### Problem to solve
Using the data below, return word for word every line from the one holding "ገጽታ በመቀየር እና ዘላቂ ልማትን በማረጋገጥ ላይ ነው። ይህንን ታላቅ" down to the one holding "fatto all'amministrazione comunale.". Leave pictures out.

### Supplied entries
+ + + + +
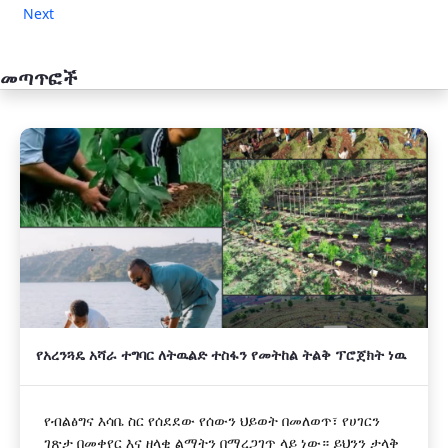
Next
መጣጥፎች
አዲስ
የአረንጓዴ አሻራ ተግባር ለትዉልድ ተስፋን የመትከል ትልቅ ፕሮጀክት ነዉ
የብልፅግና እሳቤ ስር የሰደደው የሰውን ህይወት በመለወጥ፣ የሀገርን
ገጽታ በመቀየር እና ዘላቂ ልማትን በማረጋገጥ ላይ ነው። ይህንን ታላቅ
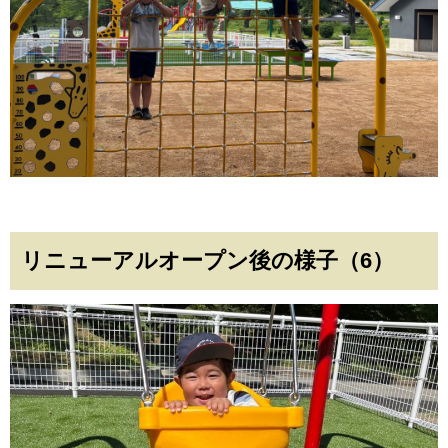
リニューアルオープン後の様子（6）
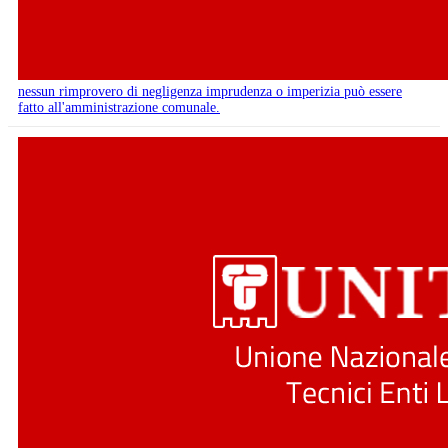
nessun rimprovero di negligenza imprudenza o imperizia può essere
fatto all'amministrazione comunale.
+ + + + +
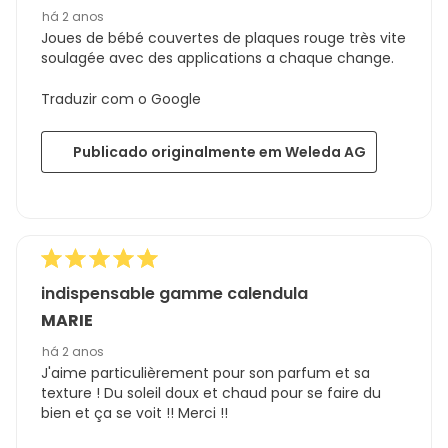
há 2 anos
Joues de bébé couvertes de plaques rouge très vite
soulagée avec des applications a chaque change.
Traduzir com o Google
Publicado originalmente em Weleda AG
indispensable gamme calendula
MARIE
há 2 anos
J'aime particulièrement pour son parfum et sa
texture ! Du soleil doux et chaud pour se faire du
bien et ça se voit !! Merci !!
+ + + + +
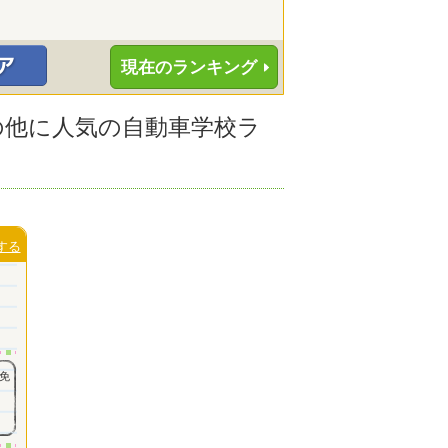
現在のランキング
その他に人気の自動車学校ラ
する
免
+ + + + +
### Answer to this exercise
ገጽታ በመቀየር እና ዘላቂ ልማትን በማረጋገጥ ላይ ነው። ይህንን ታላቅ
リニューアルオープン後の様子（6）
nessun rimprovero di negligenza imprudenza o imperizia può essere
fatto all'amministrazione comunale.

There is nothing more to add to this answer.